Egalitarian principles dictate that all people, regardless of characteristics like race, class or place of birth, should be afforded the same opportunities to education. For many, this means that only under a homogeneous system can those who began their lives with less have a fair chance to climb the ladder of social progress to have more. This belief that new policies must be applied evenly leads to a “top-down” approach for innovation that struggles to apply new research at the pace required to meaningfully improve quality. In best case scenarios, ministries take years to study, debate and implement new practices for the public educations systems under their mandate. In worst cases, decisions are made rashly with unintended consequences. In theory, lessons learned in the quicker-decision making environment of private schools could be adopted by public schools. In reality, these solutions are rarely feasible due to low budgets and heavy inertia of stakeholders, such as teachers unions and ministries.

Finding little room to experiment in the core area of public education, the private sector is relegated to innovate in the periphery: either extra-curricular services for 5-17 year olds, or any service outside that age range. For example, Latin America has recently seen a proliferation of online tutoring websites, extra-curricular “life skills” courses, and language programs that are targeted for after school hours. Other private companies prefer to focus on creating solutions for university education, vocational training, and, in some cases, early childhood development. In any case, what goes on inside the public school classroom for primary and secondary, is usually the sole domain of the government.

A common exception has been the areas of technology and content. As education trends towards digital lessons being delivered on devices, there should be a clear opening for private sector presence, if not leadership. Alas, most publishers are struggling to remain profitable in the digital world, and governments are not always the best ally. For example, Colombia’s education ministry recently declared a tender process for government “null and void”, and proceeded to create their own government owned publisher to churn out 33,000 pieces of new digital content, after hiring top employees from local publishers. This may be a victory for free high quality content, but it is hardly a sustainable way to harvest innovation from the private sector.

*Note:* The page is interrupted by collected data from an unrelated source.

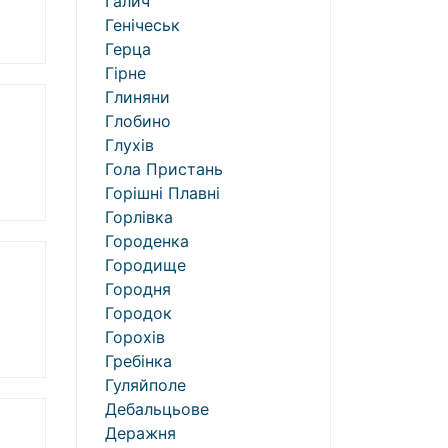
Галич
Генічеськ
Герца
Гірне
Глиняни
Глобино
Глухів
Гола Пристань
Горішні Плавні
Горлівка
Городенка
Городище
Городня
Городок
Горохів
Гребінка
Гуляйполе
Дебальцьове
Деражня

For impact investors, it is therefore difficult to find disruptive models that are truly changing public classroom education in Latin America. Quite simply, operating at the periphery generates less impact that being at the core. In the global GIIN and JP Morgan survey on Impact Investing, only 2% of assets under management were reported under education, behind housing (27%), microfinance (16%), financial services (11%), energy (10%), healthcare (5%) and agriculture (5%).

If education is truly the great leveler for inequality, governments must seek partnerships with the private sector to stimulate innovation at the core of the educations systems. This requires willingness to permit experimentation, pilots and trials within their districts, even if it creates a slight heterogeneity in the system. Private companies, on the other hand, need to proactively show that their interests are aligned with government: that measurable educational outcomes are just as important as the profits they hope to generate from sales. Seeking backing from impact investors, who often enjoy an “honest broker” reputation from governments, can be one way to show this commitment.

The debate on where the public system ends and the private systems begin will always be an ideological one. It is also an unhelpful one, since both are effectively dependent on each other for evolving teaching methodologies. While for-profit companies, NGOs and academic institutions can execute specific interventions, only the government can bring these interventions to the scale necessary to impact entire generations. Our youth depend upon a functioning, long term, public-private partnership to bring forth the best of innovation that can prepare them for a world of constant change. Let’s not disappoint them.